Abstract: FR-PO675
APOL1-B3 Isoform Is Involved in the Processing of the IL-1β Production
Session Information
- Glomerular: Basic/Experimental Immunology and Inflammation - II
November 03, 2017 | Location: Hall H, Morial Convention Center
Abstract Time: 10:00 AM - 10:00 AM
Category: Glomerular
- 1001 Glomerular: Basic/Experimental Immunology and Inflammation
Authors
- Wakashin, Hidefumi, Dokkyo Medical University, Shimotsuga, Japan
- Kopp, Jeffrey B., NIDDK, NIH, Bethesda, Maryland, United States
Background
APOL1 genetic variants G1 and G2 increase risk for glomerular disease. Previously, we identified an intracellular splice isoform, APOL1-B3, that is expressed in glomerular cells and tubular cells in vivo (ms submitted). In transgenic mice, APOL1-B3-G2 expression enhanced podocyte injury, increased pro-IL-1β mRNA from isolated glomeruli, and increased renal IL-1β protein production. APOL1-B3 interacted with NLRP12, a negative regulator of Toll-like receptor signaling, potentially explaining elevation of pro-IL-1β mRNA in glomeruli. Here we examined the role of APOL1-B3 in inflammasome activation and production of mature IL-1β.
Methods
We generated stable THP-1 monocytic cell lines expressing APOL1 under the control of the chicken actin promoter, CAG-APOL1-B3-FLAG-G0 (common variant) or -G2 (renal risk variant); G1 variant cells were not viable.
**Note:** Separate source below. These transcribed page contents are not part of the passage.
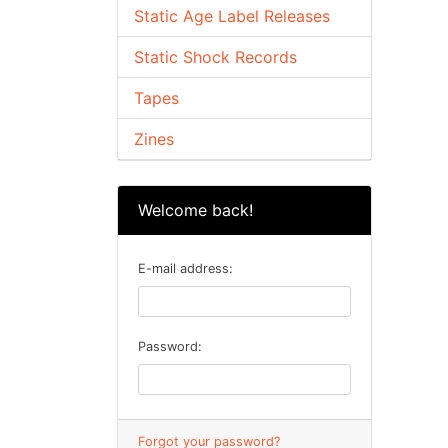
Static Age Label Releases
Static Shock Records
Tapes
Zines
Welcome back!
E-mail address:
Password:
Forgot your password?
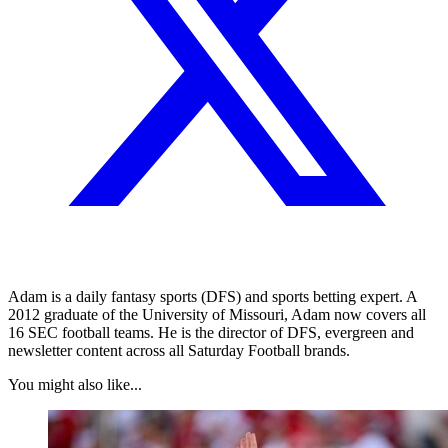
Adam is a daily fantasy sports (DFS) and sports betting expert. A
2012 graduate of the University of Missouri, Adam now covers all
16 SEC football teams. He is the director of DFS, evergreen and
newsletter content across all Saturday Football brands.
You might also like...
THP-1 cells were treated with phorbol myristate acetate to induce differentiation into macrophages, which were stimulated with lipopolysaccharide (LPS) and nigericin to activate inflammasomes. We generated CAG-APOL1-B3 transgenic mice, using linear DNA encoding CAG promoter-APOL1-B3 (G0 or G2), with FLAG-SV40 polyA signal sequence. Mice were studied at 6-8 w of age. Random urine was obtained prior to and 3 days after uninephrectomy.
Results
In THP-1 derived macrophages, over expression of APOL1-B3-G0 and –G2 significantly enhanced both LPS-stimulated IL-1β production (mean±SD: control =193±3.8, G0=585±33, G2=669±79) (P<0.05) and release of caspase-1 into supernatant (control =3393±520, G0=9828±1541, G2= 6783±608) (P<0.05). Following uninephrectomy, increased urinary caspase-1 was seen in both APOL-B3 mice (G0, G2) and wild type mice, with no difference among groups. The ratio of IL-1β to pro-IL-1β in the kidney, assessed by Western blot, increased following uninephrectomy, and was numerically greater in APOL1-B3-G2 mice. These findings suggest enhanced processing of pro-IL-1β by the APOL1 risk variant . By Western blot, both APOL1-B3-G0- and -G2 interacted with NLRP3.
Conclusion
These findings suggest that under the conditions studied, the APOL1-B3 isoform affects processing of IL-1b and add a further dimension to the role of APOL1-B3 in modulating NLRP3 pathway signaling.